Sometimes a punishment can also be healing, restoring the right or a different perspective on matters. That God can punish at least doesn’t mean that we should become fearful or cringing or avoid certain things or responsibilities. It especially annoys God if we do not live as believers in the full and then cause Him to punish us. It does however mean that serving God is interesting and a path of falling and standing up again.

Imagine that God would accept everything we do without ever correcting us. Wouldn’t that in the end be absolutely boring? Still, we shouldn’t begin to mock God or provoke Him. That can most certainly expect to be severely punished. The aim should certainly be to study Him, to get to know Him better and to always wanting to please Him. That intention in itself would get God aroused to bless and not to punish. Let us keep our lives in that track and let’s see what God will do.

[1] Above all aimed at bringing someone back to the normal order (instructive). But it also has a function as an alternative to revenge. It shows society that the rule of law is upheld.
[2] Otherwise it is not possible to reach the required judgment. Punishment should be imposed to meet the proper execution of law.
[3] An act which conflicts with the common law and/or conflicts with the general interests of society. There are grades in crime.
[4] Since it requires time to come to a judgment, during which time the accused remains unpunished. The accused can be acquitted by the judgment. Judging too quickly is often less beneficial.
[5] Justice should be done in a ‘neutral’ way. The combination of judgment and punishment for a certain crime should be the same for everyone.
[6] How one thinks that God is like.
[7] Branches of Christianity.
[8] According to the Trinity theory.
[9] There is a Trinity theory that states that the Lord Jesus is subordinate to His Father within the imagined Unity.
[10] ‘The Father’ is not mentioned in the sense of Trinity (relation bond), but in the sense of hierarchy.
[11] Male members of the people of God are obviously also called ‘sons of God’. Just like angels. So, in the case of the Lord Jesus, it must have another, distinguishing meaning.
[12] Some image themselves God being incomprehensible, but that would mean that the Biblical description of the image of God is irrelevant.

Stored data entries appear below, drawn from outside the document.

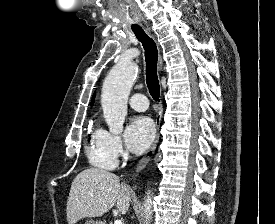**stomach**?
<instances>
[{"label": "stomach", "mask_w": 275, "mask_h": 224, "mask_svg": "<svg viewBox=\"0 0 275 224\" xmlns=\"http://www.w3.org/2000/svg\"><path fill=\"white\" fill-rule=\"evenodd\" d=\"M85 224H104L102 221L87 220Z\"/></svg>", "instance_id": "0dacf381"}]
</instances>
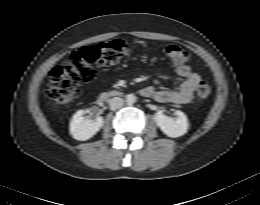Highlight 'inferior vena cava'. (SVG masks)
Wrapping results in <instances>:
<instances>
[{
  "mask_svg": "<svg viewBox=\"0 0 260 205\" xmlns=\"http://www.w3.org/2000/svg\"><path fill=\"white\" fill-rule=\"evenodd\" d=\"M123 99L120 97H113L109 100L111 110H117L123 106Z\"/></svg>",
  "mask_w": 260,
  "mask_h": 205,
  "instance_id": "obj_1",
  "label": "inferior vena cava"
}]
</instances>
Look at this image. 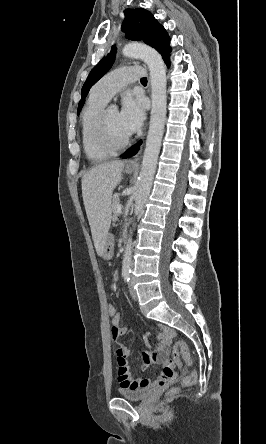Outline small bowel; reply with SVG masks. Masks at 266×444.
<instances>
[{
    "mask_svg": "<svg viewBox=\"0 0 266 444\" xmlns=\"http://www.w3.org/2000/svg\"><path fill=\"white\" fill-rule=\"evenodd\" d=\"M111 332L114 339L122 337L126 333V328L121 325V317L118 313L111 319ZM173 331L167 327H160L158 334V345L154 350H145L142 353L143 368H147L151 364L161 365L160 375L150 379L147 377L134 378L131 375L127 365V357L130 350L125 345H119L117 348V364H118V381L121 388L136 389L146 386H167L176 379L175 365L169 360V344ZM149 335L146 336V339Z\"/></svg>",
    "mask_w": 266,
    "mask_h": 444,
    "instance_id": "small-bowel-1",
    "label": "small bowel"
}]
</instances>
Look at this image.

[13] The prophesied punishment for breaking His Covenant caused by the serious evil done by Israel. Christians traditionally do not classify that as a punishment or as something that doesn’t concern them, but these are serious errors.

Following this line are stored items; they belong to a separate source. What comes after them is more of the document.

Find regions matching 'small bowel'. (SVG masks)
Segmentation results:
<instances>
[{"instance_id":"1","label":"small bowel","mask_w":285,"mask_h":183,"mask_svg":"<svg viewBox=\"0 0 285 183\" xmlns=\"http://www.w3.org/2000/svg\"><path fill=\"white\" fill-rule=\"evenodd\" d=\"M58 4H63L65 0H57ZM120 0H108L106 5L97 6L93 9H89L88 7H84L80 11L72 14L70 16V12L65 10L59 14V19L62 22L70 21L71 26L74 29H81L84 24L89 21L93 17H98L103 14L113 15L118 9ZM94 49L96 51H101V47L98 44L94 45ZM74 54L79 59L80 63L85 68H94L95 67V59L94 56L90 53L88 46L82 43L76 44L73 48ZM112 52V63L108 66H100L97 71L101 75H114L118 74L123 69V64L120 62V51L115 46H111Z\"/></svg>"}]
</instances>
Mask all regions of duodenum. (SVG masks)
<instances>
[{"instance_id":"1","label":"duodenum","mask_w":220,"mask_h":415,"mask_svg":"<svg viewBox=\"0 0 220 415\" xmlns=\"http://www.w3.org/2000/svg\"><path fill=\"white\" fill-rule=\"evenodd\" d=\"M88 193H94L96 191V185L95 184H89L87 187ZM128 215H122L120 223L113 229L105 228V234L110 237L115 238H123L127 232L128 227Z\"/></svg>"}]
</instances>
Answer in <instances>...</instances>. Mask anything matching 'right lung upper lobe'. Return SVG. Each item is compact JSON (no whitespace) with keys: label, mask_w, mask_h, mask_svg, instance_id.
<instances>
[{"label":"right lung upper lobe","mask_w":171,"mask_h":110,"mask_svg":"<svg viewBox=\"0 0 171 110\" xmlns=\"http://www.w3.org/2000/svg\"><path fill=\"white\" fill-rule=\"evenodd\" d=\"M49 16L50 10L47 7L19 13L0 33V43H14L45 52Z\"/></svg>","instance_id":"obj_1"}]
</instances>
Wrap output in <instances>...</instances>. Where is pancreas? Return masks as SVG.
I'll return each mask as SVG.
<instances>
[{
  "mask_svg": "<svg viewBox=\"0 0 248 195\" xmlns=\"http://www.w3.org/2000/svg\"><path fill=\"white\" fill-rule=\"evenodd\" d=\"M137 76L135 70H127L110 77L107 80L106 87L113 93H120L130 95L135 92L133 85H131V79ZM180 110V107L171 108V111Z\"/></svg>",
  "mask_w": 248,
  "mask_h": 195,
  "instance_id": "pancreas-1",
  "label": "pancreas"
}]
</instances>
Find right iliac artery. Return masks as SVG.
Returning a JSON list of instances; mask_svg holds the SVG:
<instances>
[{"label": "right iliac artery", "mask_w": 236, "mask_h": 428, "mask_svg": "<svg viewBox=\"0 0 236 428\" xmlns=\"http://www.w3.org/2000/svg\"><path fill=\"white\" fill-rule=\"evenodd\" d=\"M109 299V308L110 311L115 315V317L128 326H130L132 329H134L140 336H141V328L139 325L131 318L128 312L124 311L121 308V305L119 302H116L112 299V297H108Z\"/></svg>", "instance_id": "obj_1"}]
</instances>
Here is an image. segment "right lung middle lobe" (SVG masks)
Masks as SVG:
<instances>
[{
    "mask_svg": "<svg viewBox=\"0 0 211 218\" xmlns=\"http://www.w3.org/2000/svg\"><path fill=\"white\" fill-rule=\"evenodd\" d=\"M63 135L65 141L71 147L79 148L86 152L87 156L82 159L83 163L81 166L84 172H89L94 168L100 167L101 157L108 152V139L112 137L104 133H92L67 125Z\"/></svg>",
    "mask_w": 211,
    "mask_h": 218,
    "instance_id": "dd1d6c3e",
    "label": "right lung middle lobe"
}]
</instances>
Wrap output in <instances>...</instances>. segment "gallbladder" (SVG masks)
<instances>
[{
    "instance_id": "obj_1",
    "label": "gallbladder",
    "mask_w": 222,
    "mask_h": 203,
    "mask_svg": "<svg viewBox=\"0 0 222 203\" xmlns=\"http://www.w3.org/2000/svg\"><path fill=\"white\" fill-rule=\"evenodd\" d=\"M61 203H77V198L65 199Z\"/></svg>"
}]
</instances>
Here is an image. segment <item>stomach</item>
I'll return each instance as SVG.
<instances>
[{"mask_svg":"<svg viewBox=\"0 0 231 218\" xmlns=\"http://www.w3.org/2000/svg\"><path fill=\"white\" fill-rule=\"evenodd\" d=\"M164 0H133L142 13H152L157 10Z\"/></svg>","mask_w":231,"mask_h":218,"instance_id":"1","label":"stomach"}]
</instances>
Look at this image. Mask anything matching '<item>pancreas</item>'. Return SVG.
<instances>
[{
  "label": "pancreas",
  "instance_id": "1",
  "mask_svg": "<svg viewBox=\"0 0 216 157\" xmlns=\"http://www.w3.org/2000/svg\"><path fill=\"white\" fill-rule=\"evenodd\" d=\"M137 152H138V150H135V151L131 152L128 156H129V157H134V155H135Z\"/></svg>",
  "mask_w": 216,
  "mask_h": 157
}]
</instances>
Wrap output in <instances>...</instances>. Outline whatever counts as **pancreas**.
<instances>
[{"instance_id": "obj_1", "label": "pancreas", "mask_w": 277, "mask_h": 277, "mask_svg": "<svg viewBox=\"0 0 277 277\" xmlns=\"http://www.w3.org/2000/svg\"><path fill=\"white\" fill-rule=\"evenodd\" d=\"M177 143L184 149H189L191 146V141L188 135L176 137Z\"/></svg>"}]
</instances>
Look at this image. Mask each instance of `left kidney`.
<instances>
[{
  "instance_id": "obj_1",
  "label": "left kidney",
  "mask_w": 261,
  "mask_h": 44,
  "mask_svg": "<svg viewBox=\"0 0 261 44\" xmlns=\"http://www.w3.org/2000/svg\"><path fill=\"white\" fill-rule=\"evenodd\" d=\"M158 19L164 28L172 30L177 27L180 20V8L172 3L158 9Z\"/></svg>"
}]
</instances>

[14] The way He acted on earth in the first century.
[15] Also expressed in punishments of God.
[16] Which enhances responsibility of the believers towards God and Creation.

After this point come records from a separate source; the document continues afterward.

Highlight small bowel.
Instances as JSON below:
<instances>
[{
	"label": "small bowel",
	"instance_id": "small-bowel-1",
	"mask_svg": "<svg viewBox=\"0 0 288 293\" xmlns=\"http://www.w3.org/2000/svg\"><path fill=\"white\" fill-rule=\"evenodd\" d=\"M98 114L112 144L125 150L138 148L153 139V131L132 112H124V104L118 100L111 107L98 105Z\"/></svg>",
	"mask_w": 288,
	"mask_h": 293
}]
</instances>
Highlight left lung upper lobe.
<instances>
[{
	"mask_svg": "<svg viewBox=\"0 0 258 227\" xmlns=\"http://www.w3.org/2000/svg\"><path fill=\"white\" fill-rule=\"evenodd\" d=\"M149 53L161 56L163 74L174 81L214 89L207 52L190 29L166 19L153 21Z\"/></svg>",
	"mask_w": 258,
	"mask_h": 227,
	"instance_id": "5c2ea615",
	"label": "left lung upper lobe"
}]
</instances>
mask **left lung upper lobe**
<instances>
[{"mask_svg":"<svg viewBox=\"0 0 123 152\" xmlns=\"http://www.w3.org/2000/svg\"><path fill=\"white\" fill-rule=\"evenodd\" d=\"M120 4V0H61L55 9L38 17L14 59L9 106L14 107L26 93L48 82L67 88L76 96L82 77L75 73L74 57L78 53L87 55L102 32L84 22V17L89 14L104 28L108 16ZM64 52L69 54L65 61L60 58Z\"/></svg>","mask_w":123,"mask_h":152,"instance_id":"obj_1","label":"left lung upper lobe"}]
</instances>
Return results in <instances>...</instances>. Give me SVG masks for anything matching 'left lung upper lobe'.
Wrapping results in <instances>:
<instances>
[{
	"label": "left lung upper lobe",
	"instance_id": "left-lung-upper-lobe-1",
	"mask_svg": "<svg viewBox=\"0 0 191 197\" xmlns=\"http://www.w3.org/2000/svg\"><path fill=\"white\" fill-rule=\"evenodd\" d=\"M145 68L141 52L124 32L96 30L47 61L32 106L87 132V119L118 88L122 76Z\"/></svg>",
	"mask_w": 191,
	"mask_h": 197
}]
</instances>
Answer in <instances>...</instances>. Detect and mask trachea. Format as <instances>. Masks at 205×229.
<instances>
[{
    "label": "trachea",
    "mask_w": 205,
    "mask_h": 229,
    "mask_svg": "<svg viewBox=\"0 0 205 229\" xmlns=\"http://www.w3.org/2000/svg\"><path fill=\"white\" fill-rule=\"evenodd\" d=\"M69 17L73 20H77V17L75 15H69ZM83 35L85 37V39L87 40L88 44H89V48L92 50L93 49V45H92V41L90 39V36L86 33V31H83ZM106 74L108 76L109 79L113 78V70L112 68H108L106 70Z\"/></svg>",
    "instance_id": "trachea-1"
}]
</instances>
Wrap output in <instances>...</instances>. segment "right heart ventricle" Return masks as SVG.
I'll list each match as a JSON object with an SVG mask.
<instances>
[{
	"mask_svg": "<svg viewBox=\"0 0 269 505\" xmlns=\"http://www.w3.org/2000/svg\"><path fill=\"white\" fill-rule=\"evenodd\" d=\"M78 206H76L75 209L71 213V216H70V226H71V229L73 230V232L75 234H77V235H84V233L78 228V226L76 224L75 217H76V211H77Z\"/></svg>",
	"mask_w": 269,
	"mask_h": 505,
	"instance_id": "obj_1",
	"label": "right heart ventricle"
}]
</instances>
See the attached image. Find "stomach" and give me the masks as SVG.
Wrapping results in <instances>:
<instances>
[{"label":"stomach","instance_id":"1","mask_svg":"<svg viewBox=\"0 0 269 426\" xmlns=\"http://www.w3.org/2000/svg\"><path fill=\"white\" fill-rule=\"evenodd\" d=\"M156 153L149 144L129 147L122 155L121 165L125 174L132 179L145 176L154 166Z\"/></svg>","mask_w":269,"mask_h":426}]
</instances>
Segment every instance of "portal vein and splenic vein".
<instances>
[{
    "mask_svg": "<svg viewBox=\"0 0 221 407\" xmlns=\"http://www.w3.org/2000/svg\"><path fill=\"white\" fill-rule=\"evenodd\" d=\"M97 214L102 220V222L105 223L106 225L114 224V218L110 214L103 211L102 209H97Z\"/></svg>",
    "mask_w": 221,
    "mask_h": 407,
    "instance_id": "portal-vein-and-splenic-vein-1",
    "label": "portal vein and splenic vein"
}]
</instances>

[17] Thus, first of all believers, His people (1 Pe 4:17).
[18] There is a conviction called ‘All reconciliation’, stating that God ultimately will not punish any creature since He is love. This conviction is not only false, but also naïve. According to the Bible there are no ‘good people’.
[19] God doesn’t go beyond Himself. The Torah is a blueprint of His Character and Will.
[20] Like ‘conscience’, recognition of the order of Creation and logical reasons.
[21] Damaging, endangering of suppressing the people of God or Creation.
[22] More commonly known as ‘hell’.
[23] If this would ever be possible.
[24] This often also concerns others crimes, like misuse of power and manipulation.